• Exercise details: Print the listing below again from the line that contains "посадових окладів" onward, keeping every line exact and leaving out the lines before it.

• Given records:
>>
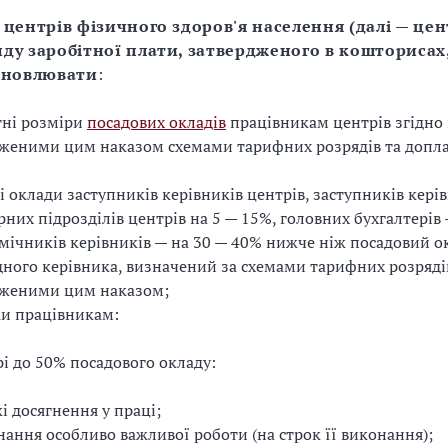
центрів фізичного здоров'я населення (далі — цен
ду заробітної плати, затвердженого в кошторисах
ановлювати
:
тні розміри
посадових окладів
працівникам центрів згідно 
женими цим наказом схемами тарифних розрядів та допла
і оклади заступників керівників центрів, заступників кері
рних підрозділів центрів на 5 — 15%, головних бухгалтерів 
мічників керівників — на 30 — 40% нижче ніж посадовий о
дного керівника, визначений за схемами тарифних розряді
дженими цим наказом;
и працівникам:
рі до 50% посадового окладу:
кі досягнення у праці;
нання особливо важливої роботи (на строк її виконання);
<<
• Solution below:
посадових окладів
працівникам центрів згідно 
женими цим наказом схемами тарифних розрядів та допла
і оклади заступників керівників центрів, заступників кері
рних підрозділів центрів на 5 — 15%, головних бухгалтерів 
мічників керівників — на 30 — 40% нижче ніж посадовий о
дного керівника, визначений за схемами тарифних розряді
дженими цим наказом;
и працівникам:
рі до 50% посадового окладу:
кі досягнення у праці;
нання особливо важливої роботи (на строк її виконання);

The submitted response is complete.